Issue (i): Whether the Assistant Controller of Estate Duty had jurisdiction under section 61 to rectify the assessment and include enhanced compensation awarded after the deceased's death.
Analysis: The power of rectification under section 61 is exercisable by the authority that made the order, and not by a higher authority, where the relevant part of the assessment did not merge in appellate orders. The valuation of the lands was accepted by the assessing authority and was not the subject of appeal before the appellate authorities. The later enhancement by the civil court, based on references under the Land Acquisition Act, formed part of the material relevant to the original valuation. The rectification notice was issued within the prescribed period.
Conclusion: The Assistant Controller had jurisdiction to initiate rectification under section 61.
Issue (ii): Whether the enhanced compensation formed part of the property passing on death and was liable to estate duty under section 5.
Analysis: The right arising from acquisition is a single composite right to receive compensation at market value, and the later enhancement does not create a separate and independent right. The compensation right belonged to the deceased's estate and was received by the legal heir in that capacity. On that footing, the right to compensation constituted property passing on death.
Conclusion: The enhanced compensation was taxable as property passing on death and was within section 5.
Issue (iii): Whether the alleged error in valuation was a mistake apparent from the record.

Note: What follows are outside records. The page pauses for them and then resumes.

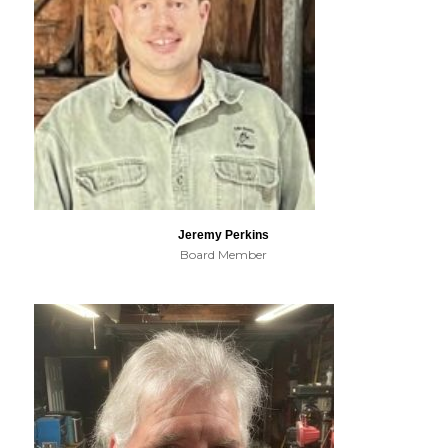
Jeremy Perkins
Board Member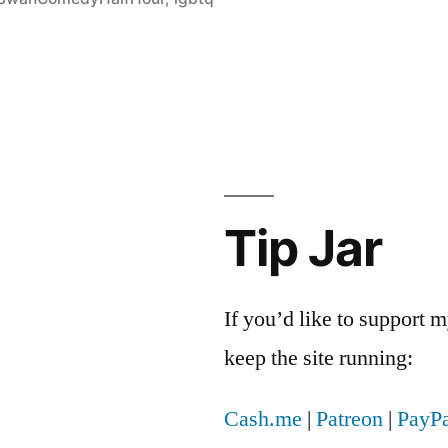
Tip Jar
If you’d like to support
keep the site running:
Cash.me
|
Patreon
|
PayPa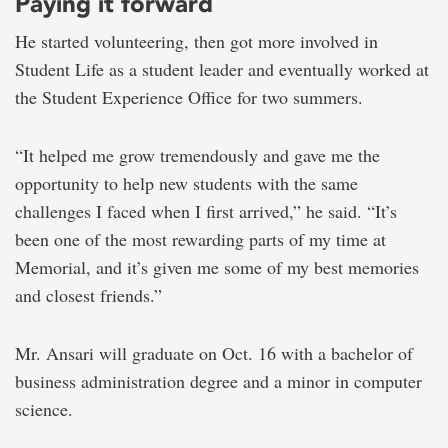
Paying it forward
He started volunteering, then got more involved in
Student Life as a student leader and eventually worked at
the Student Experience Office for two summers.
“It helped me grow tremendously and gave me the
opportunity to help new students with the same
challenges I faced when I first arrived,” he said. “It’s
been one of the most rewarding parts of my time at
Memorial, and it’s given me some of my best memories
and closest friends.”
Mr. Ansari will graduate on Oct. 16 with a bachelor of
business administration degree and a minor in computer
science.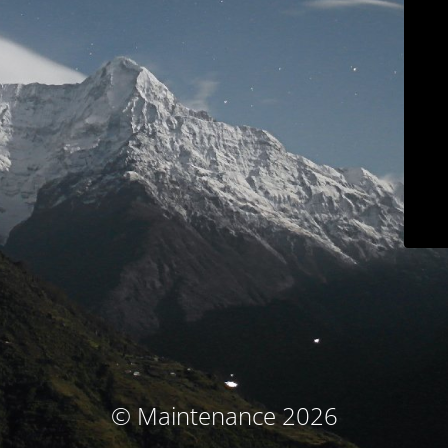
© Maintenance 2026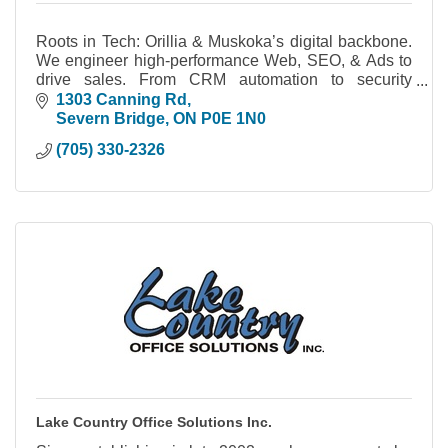
Roots in Tech: Orillia & Muskoka’s digital backbone.
We engineer high-performance Web, SEO, & Ads to
drive sales. From CRM automation to security
cameras, we build systems you actually own.
1303 Canning Rd
Severn Bridge
ON
P0E 1N0
(705) 330-2326
Lake Country Office Solutions Inc.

Analysis: A mistake apparent from the record must be obvious and patent, and not one requiring long-drawn reasoning or debate. Here, the original valuation was taken directly from the award of the Special Deputy Collector, and the subsequent civil court enhancement materially altered the basis on which the property had been valued. That modification was part of the record for rectification purposes, and no fresh valuation exercise or debatable legal inquiry was required.

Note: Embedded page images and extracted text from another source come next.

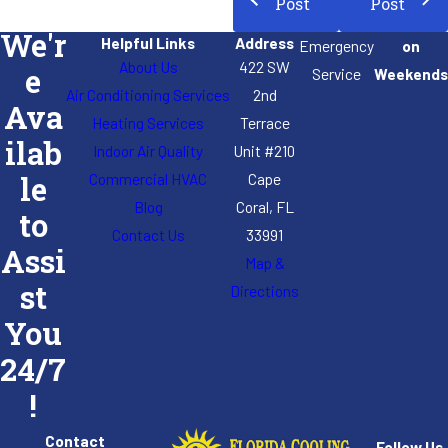
Post
Post
We'r
Helpful Links
Address
Emergency
on
About Us
422 SW
e
Service
Weekends
Air Conditioning Services
2nd
Ava
Heating Services
Terrace
ilab
Indoor Air Quality
Unit #210
Commercial HVAC
Cape
le
Blog
Coral, FL
to
Contact Us
33991
Assi
Map &
st
Directions
You
24/7
!
Contact
Follow Us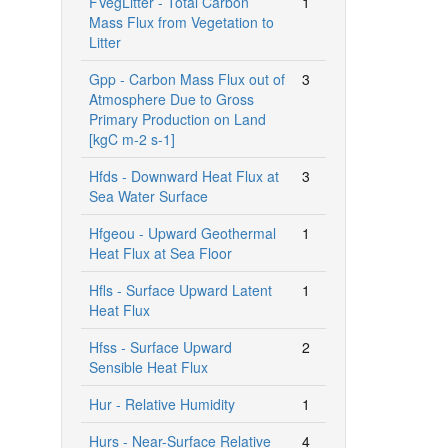
FVegLitter - Total Carbon
1
Mass Flux from Vegetation to
Litter
Gpp - Carbon Mass Flux out of
3
Atmosphere Due to Gross
Primary Production on Land
[kgC m-2 s-1]
Hfds - Downward Heat Flux at
3
Sea Water Surface
Hfgeou - Upward Geothermal
1
Heat Flux at Sea Floor
Hfls - Surface Upward Latent
1
Heat Flux
Hfss - Surface Upward
2
Sensible Heat Flux
Hur - Relative Humidity
1
Hurs - Near-Surface Relative
4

Conclusion: The error was a mistake apparent from the record and was amenable to rectification.
Final Conclusion: The challenge to the rectification notice failed, and the assessment authority's action to include the enhanced compensation was upheld.
Ratio Decidendi: Under a rectification provision permitting correction of a mistake apparent from the record, the assessing authority may correct an obvious valuation error based on material forming part of the record, including a later court modification of the basis on which the original assessment was made; a right to enhanced compensation arising from compulsory acquisition is part of the property passing on death.